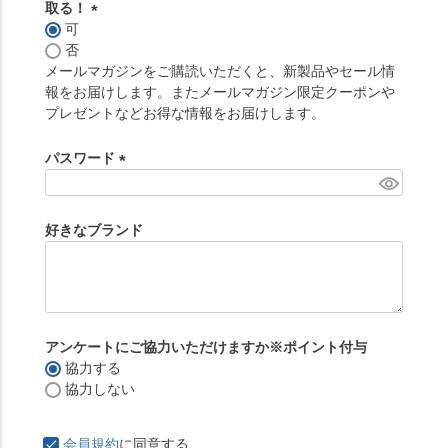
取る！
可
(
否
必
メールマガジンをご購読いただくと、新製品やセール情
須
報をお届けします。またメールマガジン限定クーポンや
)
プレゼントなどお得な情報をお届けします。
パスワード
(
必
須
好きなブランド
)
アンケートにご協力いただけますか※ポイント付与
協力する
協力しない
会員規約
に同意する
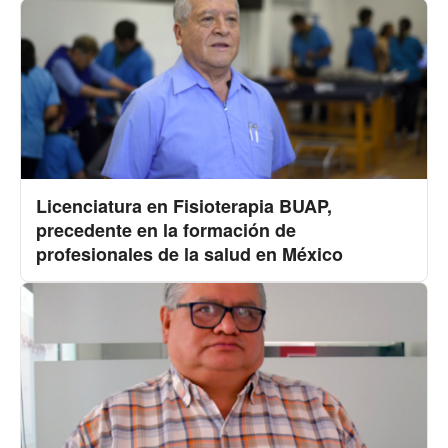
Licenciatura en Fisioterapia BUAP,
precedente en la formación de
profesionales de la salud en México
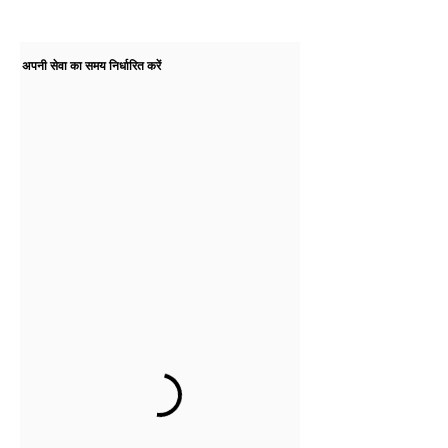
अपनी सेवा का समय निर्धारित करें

==

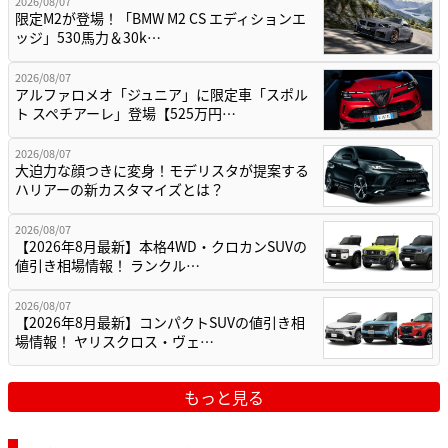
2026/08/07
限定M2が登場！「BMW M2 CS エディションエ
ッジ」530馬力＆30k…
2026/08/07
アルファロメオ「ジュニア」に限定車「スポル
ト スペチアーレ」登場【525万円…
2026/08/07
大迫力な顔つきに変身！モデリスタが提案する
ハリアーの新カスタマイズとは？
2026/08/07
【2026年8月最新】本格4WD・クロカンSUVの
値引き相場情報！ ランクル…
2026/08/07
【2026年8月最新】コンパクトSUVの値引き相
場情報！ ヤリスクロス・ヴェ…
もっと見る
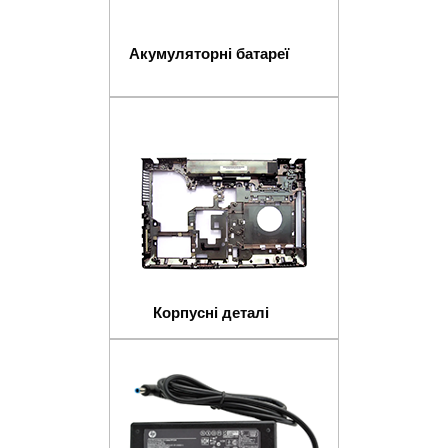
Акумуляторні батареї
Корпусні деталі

§ **Problem description**
From the records above, quote word for word only the lines beginning at the line that has "ト スペチアーレ」登場【525万円…" and stopping after the line that has "Корпусні деталі". Omit the pictures.

§ **Answer**
ト スペチアーレ」登場【525万円…
2026/08/07
大迫力な顔つきに変身！モデリスタが提案する
ハリアーの新カスタマイズとは？
2026/08/07
【2026年8月最新】本格4WD・クロカンSUVの
値引き相場情報！ ランクル…
2026/08/07
【2026年8月最新】コンパクトSUVの値引き相
場情報！ ヤリスクロス・ヴェ…
もっと見る
Акумуляторні батареї
Корпусні деталі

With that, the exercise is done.